• [Exercise]: Please write out exactly the lines of the data below from the line holding "Sign in/Register" through the line holding "Chapter and uphold", and leave out the rest.

Saved data entries
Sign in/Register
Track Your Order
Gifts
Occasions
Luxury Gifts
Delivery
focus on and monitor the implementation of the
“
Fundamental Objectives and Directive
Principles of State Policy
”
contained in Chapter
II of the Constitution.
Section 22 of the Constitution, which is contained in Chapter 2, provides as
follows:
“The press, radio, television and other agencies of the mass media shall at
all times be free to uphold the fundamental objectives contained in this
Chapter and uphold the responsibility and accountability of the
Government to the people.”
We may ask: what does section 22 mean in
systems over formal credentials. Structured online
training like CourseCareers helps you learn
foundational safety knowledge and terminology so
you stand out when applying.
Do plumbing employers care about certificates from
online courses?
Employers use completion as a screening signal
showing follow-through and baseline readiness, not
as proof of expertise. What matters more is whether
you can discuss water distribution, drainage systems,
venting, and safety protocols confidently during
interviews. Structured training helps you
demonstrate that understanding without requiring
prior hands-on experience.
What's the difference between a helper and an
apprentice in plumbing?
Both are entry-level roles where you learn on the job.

--

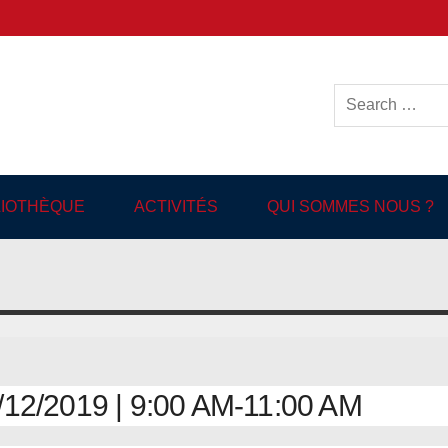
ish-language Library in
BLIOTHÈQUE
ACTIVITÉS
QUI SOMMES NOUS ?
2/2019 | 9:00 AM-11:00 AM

• [Answer box]:
Sign in/Register
Track Your Order
Gifts
Occasions
Luxury Gifts
Delivery
focus on and monitor the implementation of the
“
Fundamental Objectives and Directive
Principles of State Policy
”
contained in Chapter
II of the Constitution.
Section 22 of the Constitution, which is contained in Chapter 2, provides as
follows:
“The press, radio, television and other agencies of the mass media shall at
all times be free to uphold the fundamental objectives contained in this
Chapter and uphold the responsibility and accountability of the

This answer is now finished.